Trust Unlimited - page 2
Affero Helps Open Source Developers Take Online Reputations With Them
LP: For sites that already have reputation systems, Advogato and Slashdot for example, what do they think of what you're doing?
Poole: I haven't had any conversations with the folks at Slashdot, but I've had several conversations with Raph [Levien] at Advogato. He doesn't see much redundancy at all. In fact, we're looking at using his trust metric. He's got software that he's working on to do the trust calculations, and we're actually interested in using that software for the calculation of our trust graphs. In terms of integrating, he sees a natural fit. He has a specific community, but there are a lot of people that they don't touch. And because we're agnostic, there are a lot of people in forums that actually develop reputations and no one sees them when they move out. So those people might have worthy things to say, but there's no way to let them interact, because they haven't developed a reputation locally. It's like if you spent 20 years developing a reputation in some community and you're very trustworthy--when you make promises to people, you follow through on them--and you move from one town to another. What do you do?
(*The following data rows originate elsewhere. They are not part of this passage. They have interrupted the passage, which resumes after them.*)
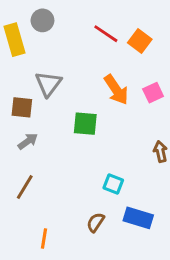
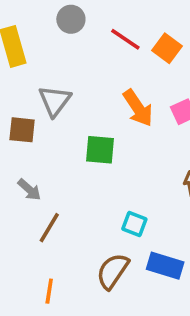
gray circle: (42, 20) -> (71, 19), moved
gray arrow: (28, 141) -> (29, 190), moved, turned 78
brown line: (25, 187) -> (49, 228), moved
brown semicircle: (96, 222) -> (113, 271), size x1.5

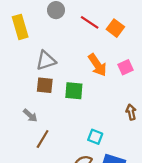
gray triangle: (55, 101) -> (46, 61), turned 35
brown square: (22, 130) -> (45, 85), moved

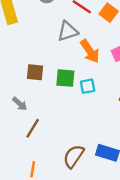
gray triangle: (46, 61) -> (68, 31), moved
cyan square: (95, 137) -> (88, 86), moved, turned -32

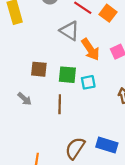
gray triangle: (68, 31) -> (70, 31), turned 50
brown line: (33, 128) -> (60, 104), moved, turned -30

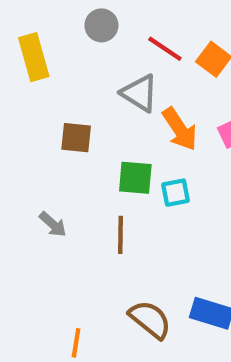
brown square: (39, 69) -> (76, 138), moved
brown semicircle: (75, 148) -> (150, 320), turned 95

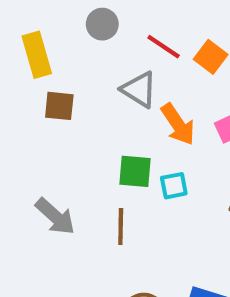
brown square: (76, 138) -> (59, 106), moved
gray arrow: (53, 224) -> (55, 216), size x1.5

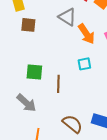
green square: (135, 171) -> (34, 72), moved
gray arrow: (55, 216) -> (26, 103), moved

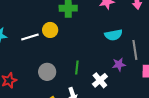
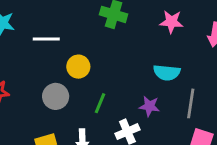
yellow circle: (50, 30) -> (78, 67), moved
purple star: (119, 64) -> (149, 106), moved

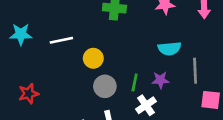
gray circle: (56, 96) -> (105, 86), moved
green line: (100, 103) -> (135, 82), moved

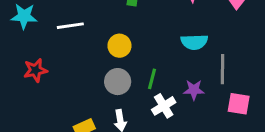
yellow circle: (93, 58) -> (119, 46), moved
purple star: (160, 80) -> (194, 90), moved
red star: (29, 94) -> (35, 70), moved

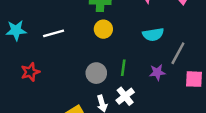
yellow circle: (119, 46) -> (103, 29), moved
gray line: (222, 69) -> (178, 53), turned 35
white cross: (164, 106) -> (125, 96), moved

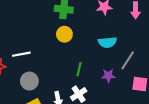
white line: (54, 33) -> (21, 54), moved
gray circle: (96, 73) -> (29, 81), moved

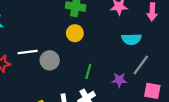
cyan semicircle: (107, 42) -> (131, 39), moved
gray circle: (29, 81) -> (50, 60), moved

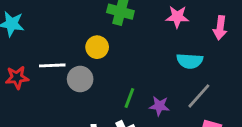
yellow circle: (75, 33) -> (97, 47), moved
purple star: (119, 80) -> (159, 106), moved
There's certainly a lot of need for that. If you look at the big things happening right now, blogs are huge. But in the media space you've got this consolidation going on, which is completely destructive to democracy, because without an informed public you can't make the right decisions when you vote. Really the only thing that's listened to is money, and money is listened to because it helps somebody in campaign time, because it's used to control messages and get people to act by getting messages in through this consolidated media that's harder and harder to get into.
Because of the Net, and because of the number of people who are using the Internet on a daily basis, you've got this ability to have an alternate media that's a media of the people. And with blogs, you've got millions and millions of people's pages, and they're basically keeping news alive that they want to see alive. When Trent Lott exposes himself as a racist, it doesn't die anymore.
LP: So you see a reputation system as an important part of creating trusted, alternative sources of information?
Poole: It's essential to it. In order to enable the kind of social organizing that's possible with current technologies--people are mobilizing on the streets all around the world to demonstrate against their governments' policies, and the way they do that is they have these social networks that they connect with. And it's difficult to get beyond your one degree in your social network. You can't tap into the social network of your friend that you trust implicitly. If you could, then you could go two or three degrees out and tap into networks of your friends, there's amazing power there to do social change and to create a more participatory democracy, which is what I'd like
LP: So in the open source world, then, what would you like the ultimate benefit of Affero to be?
Poole: In the Free Software community there are people that just use the software and don't reciprocate--that don't offer the software to their friends and don't offer patches or support. I think that they would like to reciprocate, frankly. It makes me feel good to give money to somebody that's helped me because it reduces the debt that I feel in my heart. But there's not a real culture to do that, at this point, and I think that there could be, and I think that there should be. I think that people ought to donate more money to the Free Software Foundation, and I think that people are willing to do that; I just don't think that it's very easy to do so. Big global businesses are good at getting into your pockets.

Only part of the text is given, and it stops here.